I'm working on a Cypher that returns a "combined limit" on two set of results, one is immediate neighbors, the other is neighbors cross "event nodes", as following:
OPTIONAL MATCH (subject:Person {age:"38"})--(event:Event)--(targetViaEvent)
OPTIONAL MATCH (subject)--(directTarget)
WHERE NOT directTarget:Event
WITH subject, targetViaEvent, directTarget,
COUNT(event) AS eventCount
ORDER BY eventCount DESC
WITH subject, COLLECT(directTarget) + COLLECT(targetViaEvent) as targetList
UNWIND targetList AS target
WITH DISTINCT subject, target
SKIP 0 LIMIT 10
...
The main purpose of this Cypher query is:
- Find all the neighbors
- If a neighbor is labeled
Event
, find the other neighbors of the event - Sort the event-connected-neighbor by the amount of events
- Return neighbors found above, whether labeled
Event
or not, use skip and limit for pagination 4.1. If capable, return neighbors withEvent
label ahead over the ones without
Other specifications:
- All relationship types and directions are taking account, so these are not filtered
With COLLECT()
used, the execution time gets unbelievably slow, making neo4j shell stall, as each subject may have ten thousands of directTarget
and targetViaEvent
. I suspect COLLECT()
caches every matched node object in memory, thus jams Neo4j in this data scale. My intention is just to combine the two, and do limitation altogether. Is there any tricks to improve my Cypher?
EDIT:
As @InverseFalcon pointed out my mistake in my Cypher above, here's my entire Cypher with updates:
PROFILE MATCH (subject:Person {age:"38"})

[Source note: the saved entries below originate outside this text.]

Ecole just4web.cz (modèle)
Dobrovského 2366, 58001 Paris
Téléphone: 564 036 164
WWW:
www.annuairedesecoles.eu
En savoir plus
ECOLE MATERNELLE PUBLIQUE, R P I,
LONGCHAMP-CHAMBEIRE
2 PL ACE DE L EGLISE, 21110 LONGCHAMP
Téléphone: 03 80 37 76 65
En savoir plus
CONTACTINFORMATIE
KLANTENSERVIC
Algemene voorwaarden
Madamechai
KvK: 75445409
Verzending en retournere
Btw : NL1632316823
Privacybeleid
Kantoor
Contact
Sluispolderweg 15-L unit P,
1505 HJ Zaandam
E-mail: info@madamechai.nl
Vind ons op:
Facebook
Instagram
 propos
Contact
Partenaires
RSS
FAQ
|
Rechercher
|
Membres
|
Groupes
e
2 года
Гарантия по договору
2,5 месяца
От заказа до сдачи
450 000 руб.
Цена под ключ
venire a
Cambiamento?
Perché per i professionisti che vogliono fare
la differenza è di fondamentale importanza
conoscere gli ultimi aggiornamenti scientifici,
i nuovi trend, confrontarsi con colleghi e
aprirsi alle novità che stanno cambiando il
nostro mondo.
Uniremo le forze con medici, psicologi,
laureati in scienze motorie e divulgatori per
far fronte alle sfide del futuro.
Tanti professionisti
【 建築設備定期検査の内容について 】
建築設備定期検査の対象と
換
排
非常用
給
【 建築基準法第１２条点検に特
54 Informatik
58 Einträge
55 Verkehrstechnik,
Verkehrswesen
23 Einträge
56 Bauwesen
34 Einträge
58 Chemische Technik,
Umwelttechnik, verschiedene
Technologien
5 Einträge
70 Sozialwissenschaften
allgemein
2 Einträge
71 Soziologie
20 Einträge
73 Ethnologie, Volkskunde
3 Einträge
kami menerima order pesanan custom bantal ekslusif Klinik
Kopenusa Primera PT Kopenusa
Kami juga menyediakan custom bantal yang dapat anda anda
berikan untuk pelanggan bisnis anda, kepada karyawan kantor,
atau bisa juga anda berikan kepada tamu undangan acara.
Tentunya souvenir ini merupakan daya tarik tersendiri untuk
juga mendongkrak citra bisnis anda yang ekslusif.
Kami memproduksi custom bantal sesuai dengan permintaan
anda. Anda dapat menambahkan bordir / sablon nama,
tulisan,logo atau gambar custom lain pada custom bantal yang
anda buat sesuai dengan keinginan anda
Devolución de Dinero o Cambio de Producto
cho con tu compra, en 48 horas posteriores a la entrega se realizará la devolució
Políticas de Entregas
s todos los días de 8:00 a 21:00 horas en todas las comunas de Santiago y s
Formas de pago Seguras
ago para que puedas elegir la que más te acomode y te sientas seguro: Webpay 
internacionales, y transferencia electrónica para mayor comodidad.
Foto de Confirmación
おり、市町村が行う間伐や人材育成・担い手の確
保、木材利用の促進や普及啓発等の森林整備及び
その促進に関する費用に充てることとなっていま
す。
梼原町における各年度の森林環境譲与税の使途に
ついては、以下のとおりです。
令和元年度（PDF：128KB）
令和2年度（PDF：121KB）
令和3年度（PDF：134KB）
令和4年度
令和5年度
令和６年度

OPTIONAL MATCH (subject)--(directTarget)
WHERE NOT directTarget:Event
OPTIONAL MATCH (subject)--(event:Event)--(targetViaEvent)
WITH subject, targetViaEvent, directTarget,
COUNT(event) AS eventCount ORDER BY eventCount DESC
WITH subject, COLLECT(directTarget) + COLLECT(targetViaEvent) as targetList
UNWIND targetList AS target
WITH DISTINCT subject, target SKIP 0 LIMIT 300 WHERE target IS NOT NULL
OPTIONAL MATCH (subject)-[subject_target]-(target)

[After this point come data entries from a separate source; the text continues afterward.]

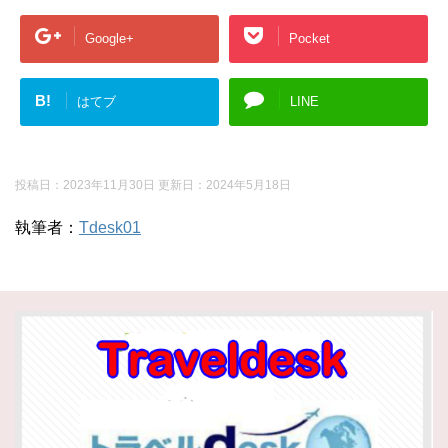
Google+
Pocket
B!
はてブ
LINE
投稿日：2023年11月30日 更新日：
2024年5月18日
執筆者：
Tdesk01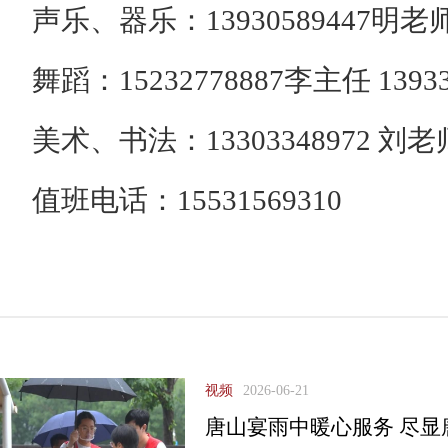
声乐、器乐：13930589447明老师 
舞蹈：15232778887李主任 1393
美术、书法：13303348972 刘老师
值班电话：15531569310
视频
2026-06-21
唐山宴雨中暖心服务 尽显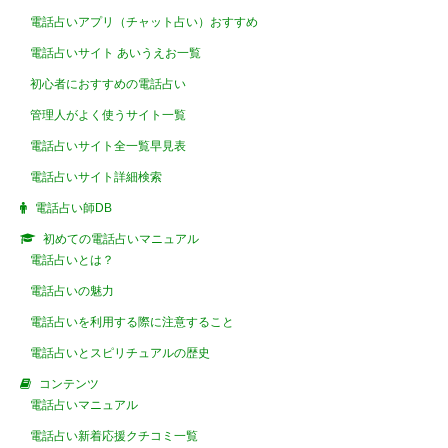
電話占いアプリ（チャット占い）おすすめ
電話占いサイト あいうえお一覧
初心者におすすめの電話占い
管理人がよく使うサイト一覧
電話占いサイト全一覧早見表
電話占いサイト詳細検索
電話占い師DB
初めての電話占いマニュアル
電話占いとは？
電話占いの魅力
電話占いを利用する際に注意すること
電話占いとスピリチュアルの歴史
コンテンツ
電話占いマニュアル
電話占い新着応援クチコミ一覧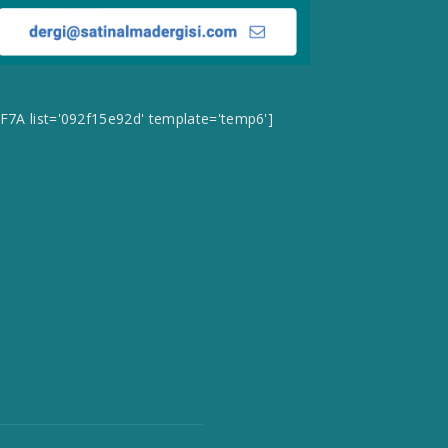
CF7A list='092f15e92d' template='temp6']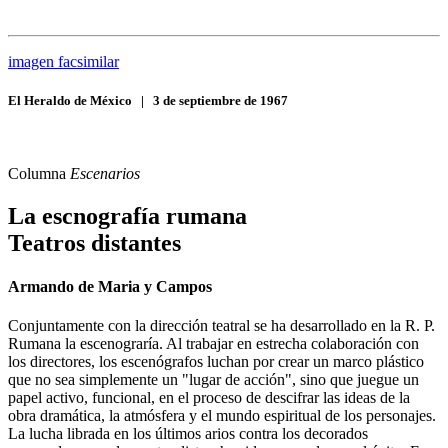
imagen facsimilar
El Heraldo de México
|
3 de septiembre de 1967
Columna
Escenarios
La escnografía rumana
Teatros distantes
Armando de Maria y Campos
Conjuntamente con la dirección teatral se ha desarrollado en la R. P.
Rumana la escenograría. Al trabajar en estrecha colaboración con
los directores, los escenógrafos luchan por crear un marco plástico
que no sea simplemente un "lugar de acción", sino que juegue un
papel activo, funcional, en el proceso de descifrar las ideas de la
obra dramática, la atmósfera y el mundo espiritual de los personajes.
La lucha librada en los últimos arios contra los decorados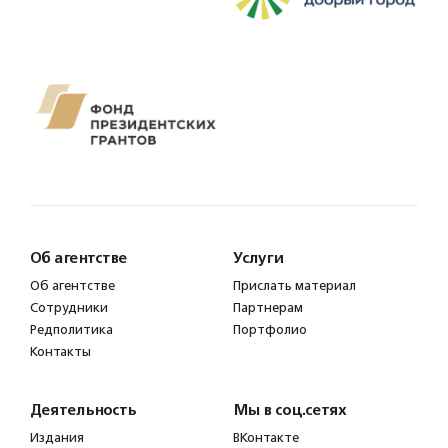
Об агентстве
Услуги
Об агентстве
Прислать материал
Сотрудники
Партнерам
Редполитика
Портфолио
Контакты
Деятельность
Мы в соц.сетях
Издания
ВКонтакте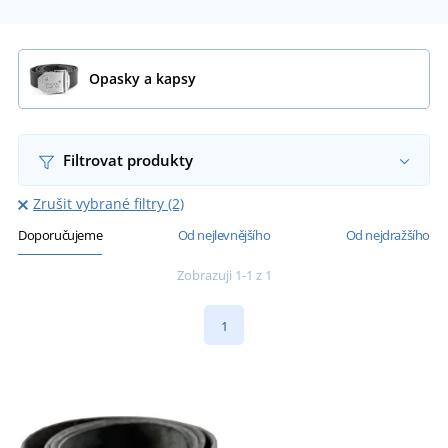
Opasky a kapsy
Filtrovat produkty
Zrušit vybrané filtry (2)
Doporučujeme
Od nejlevnějšího
Od nejdražšího
Zobrazuji 1-1 z 1
1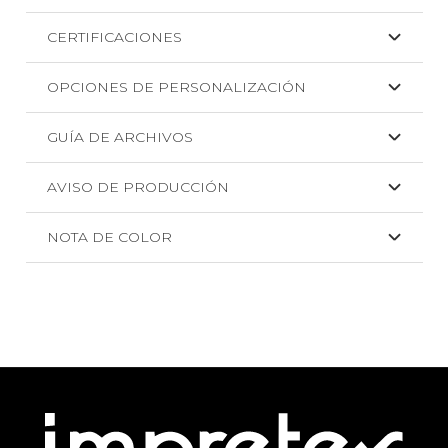
CERTIFICACIONES
OPCIONES DE PERSONALIZACIÓN
GUÍA DE ARCHIVOS
AVISO DE PRODUCCIÓN
NOTA DE COLOR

OPTIONAL MATCH (subject)--(eventPrime)--(target)
WITH subject, subject_target, target, COLLECT(eventPrime)[0..200] AS eventList
UNWIND (CASE eventList WHEN [] THEN [null] else eventList end) as limitedEvents
OPTIONAL MATCH (subject)-[subject_event]-(limitedEvents)-[event_target]-(target)

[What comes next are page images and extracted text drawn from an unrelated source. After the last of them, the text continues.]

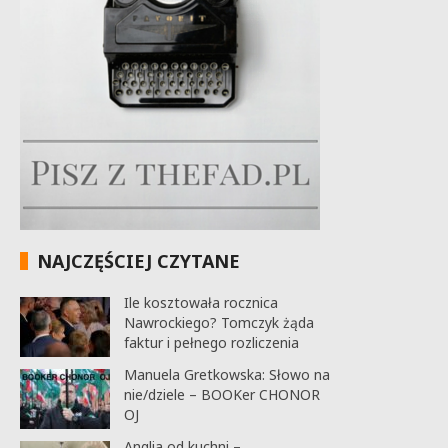
NAJCZĘŚCIEJ CZYTANE
Ile kosztowała rocznica
Nawrockiego? Tomczyk żąda
faktur i pełnego rozliczenia
Manuela Gretkowska: Słowo na
nie/dziele – BOOKer CHONOR
OJ
Anglia od kuchni –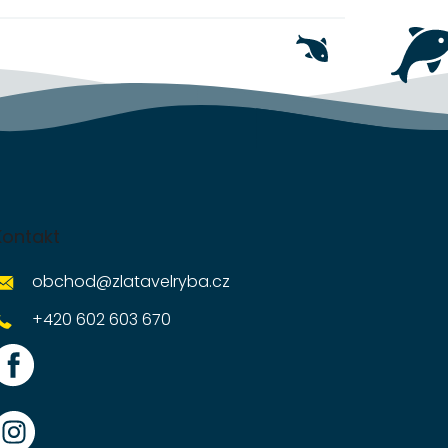
Kontakt
obchod
@
zlatavelryba.cz
+420 602 603 670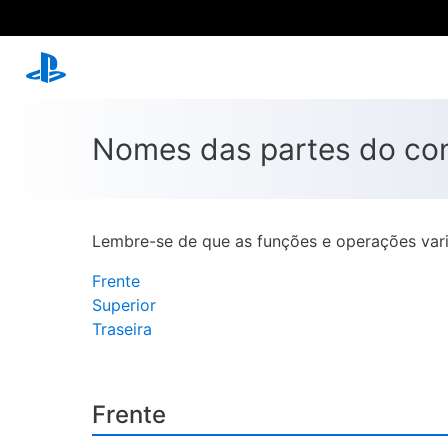
Nomes das partes do con
Lembre-se de que as funções e operações vari
Frente
Superior
Traseira
Frente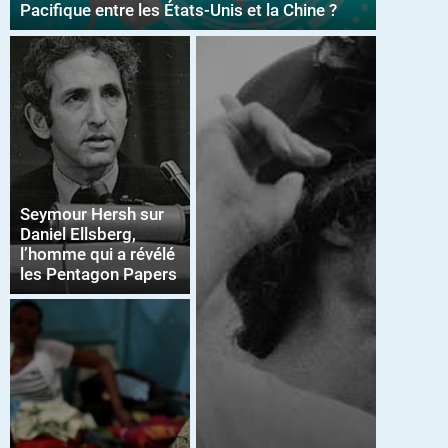
Pacifique entre les États-Unis et la Chine ?
Seymour Hersh sur
Daniel Ellsberg,
l’homme qui a révélé
les Pentagon Papers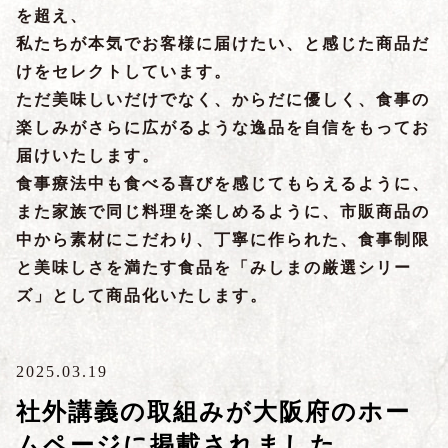
を超え、
私たちが本気でお客様に届けたい、と感じた商品だ
けをセレクトしています。
ただ美味しいだけでなく、からだに優しく、食事の
楽しみがさらに広がるような逸品を自信をもってお
届けいたします。
食事療法中も食べる喜びを感じてもらえるように、
また家族で同じ料理を楽しめるように、市販商品の
中から素材にこだわり、丁寧に作られた、食事制限
と美味しさを満たす食品を「みしまの厳選シリー
ズ」として商品化いたします。
2025.03.19
社外講義の取組みが大阪府のホー
ムページに掲載されました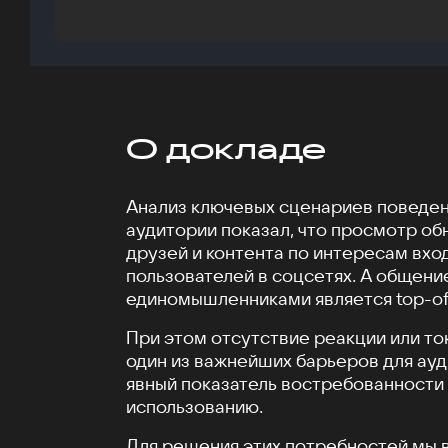
О докладе
Анализ ключевых сценариев поведен
аудитории показал, что просмотр об
друзей и контента по интересам вход
пользователей в соцсетях. А общени
единомышленниками является top-of
При этом отсутствие реакции или то
один из важнейших барьеров для ау
явный показатель востребованности 
использованию.
Для решения этих потребностей мы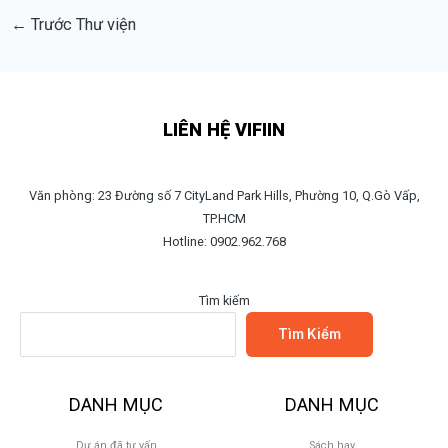
←
Trước Thư viện
LIÊN HỆ VIFIIN
Văn phòng: 23 Đường số 7 CityLand Park Hills, Phường 10, Q.Gò Vấp,
TP.HCM
Hotline: 0902.962.768
Tìm kiếm
Tìm Kiếm
DANH MỤC
DANH MỤC
Dự án đã tư vấn
Sách hay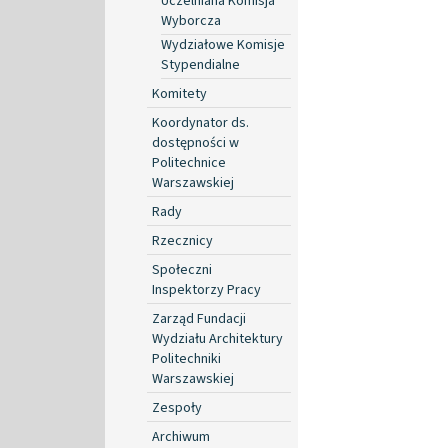
Uczelniana Komisja
Wyborcza
Wydziałowe Komisje
Stypendialne
Komitety
Koordynator ds.
dostępności w
Politechnice
Warszawskiej
Rady
Rzecznicy
Społeczni
Inspektorzy Pracy
Zarząd Fundacji
Wydziału Architektury
Politechniki
Warszawskiej
Zespoły
Archiwum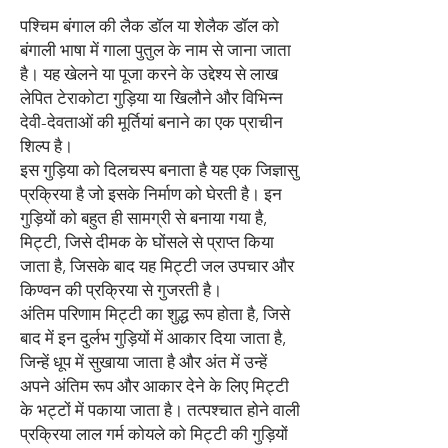
पश्चिम बंगाल की लैक डॉल या शेलैक डॉल को
बंगाली भाषा में गाला पुतुल के नाम से जाना जाता
है। यह खेलने या पूजा करने के उद्देश्य से लाख
लेपित टेराकोटा गुड़िया या खिलौने और विभिन्न
देवी-देवताओं की मूर्तियां बनाने का एक प्राचीन
शिल्प है।
इस गुड़िया को दिलचस्प बनाता है यह एक जिज्ञासु
प्रक्रिया है जो इसके निर्माण को घेरती है। इन
गुड़ियों को बहुत ही सामग्री से बनाया गया है,
मिट्टी, जिसे दीमक के घोंसले से प्राप्त किया
जाता है, जिसके बाद यह मिट्टी जल उपचार और
किण्वन की प्रक्रिया से गुजरती है।
अंतिम परिणाम मिट्टी का शुद्ध रूप होता है, जिसे
बाद में इन दुर्लभ गुड़ियों में आकार दिया जाता है,
जिन्हें धूप में सुखाया जाता है और अंत में उन्हें
अपने अंतिम रूप और आकार देने के लिए मिट्टी
के भट्टों में पकाया जाता है। तत्पश्चात होने वाली
प्रक्रिया लाल गर्म कोयले को मिट्टी की गुड़ियों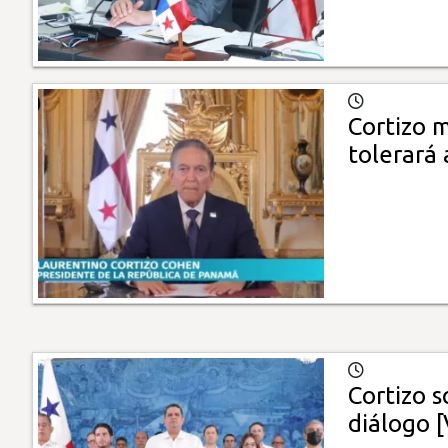
Cortizo 
tolerará
Cortizo s
diálogo [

RETURN subject, subject_target, target, subject_event, limitedEvents, event_target
Note: after the SKIP...LIMIT...
I repeat the query only to identify the relationships between the nodes, in the sense that a) I'd like to have relationships in the json result; b) after quite a few attempts I can't manage to fetch relationships along with the first 3 MATCH
s, specifically COUNT(event)
doesn't work because each event is bidden with a relationship so that the count is constantly 1.